Ora, se a lógica é a de consumo, então as nossas manifestações nas redes fazem de nós um produto a ser “comprado”. Nós “compramos” a narrativa dos nossos amigos e conhecidos como se elas fossem verdadeiras. Ocorre aqui um encontro entre a fake news e a ficção: nós sabemos bem que aquela foto relaxando na piscina é um recorte mínimo da vida do outro, mas mesmo assim nós suspendemos a descrença e imaginamos que nosso amigo tem realmente uma vida boa e tranquila. Vemos o close, e não o “corre”, como se costuma dizer. Ou seja: nós tomamos o ideal como o verdadeiro.
Os posts nas redes, especialmente no Instagram, vêm a partir do ideal de eu, de uma fina leitura do que a cultura contemporânea demanda: oferecemos uma versão de nós mesmos curada pelos ideais de beleza, produtividade e felicidade. Se pudermos ser um pouco ousados, podemos dizer que vivemos em uma época de curadoria da imagem pessoal.

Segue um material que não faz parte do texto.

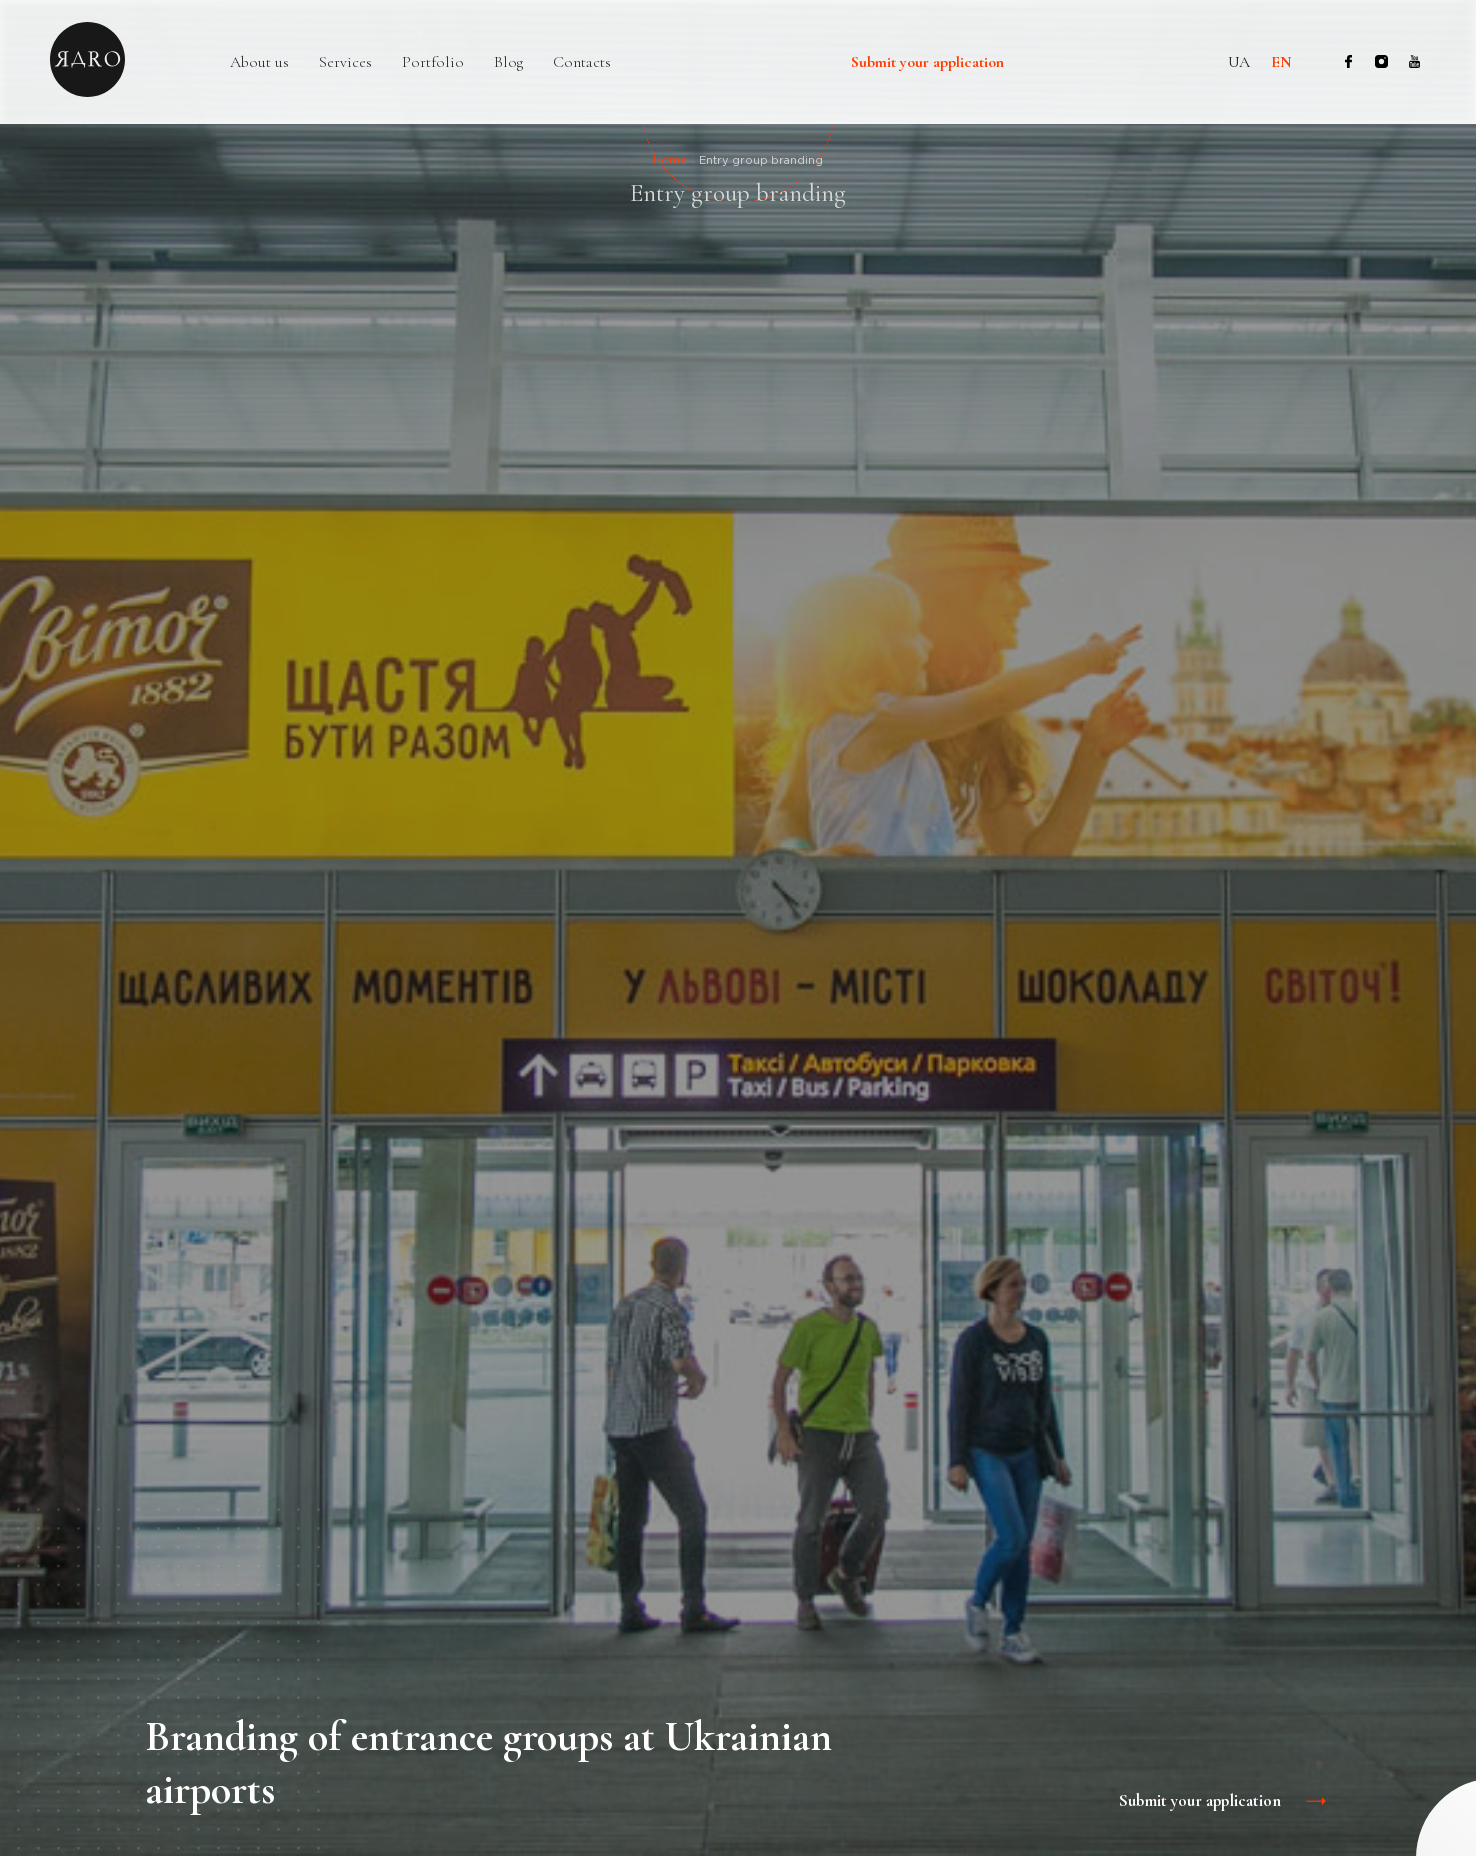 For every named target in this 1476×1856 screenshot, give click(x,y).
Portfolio (433, 62)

Mas nem tudo são críticas. Por outro lado, também entendo que as postagens na rede explicitam o aspecto ficcional da construção de nós mesmos. Afinal, nós também somos aquilo que apresentamos para o outro e, especialmente, aquilo que de nós é reconhecido pelo outro. A “verdade” de nós mesmos está não em uma essência íntima, mas na imagem que vemos refletida e referendada pelos outros. Este descentramento de si mesmo é constituinte da subjetividade – o olhar do outro antecipa uma imagem com a qual nos identificamos.
Assim, a máxima neoliberal de “seja você mesmo” é também uma modalidade de auto-engano, na medida em que nós somos mesmo o que em nós é reconhecido pelos outros.
Em última instância, nós somos a fake news de nós mesmos.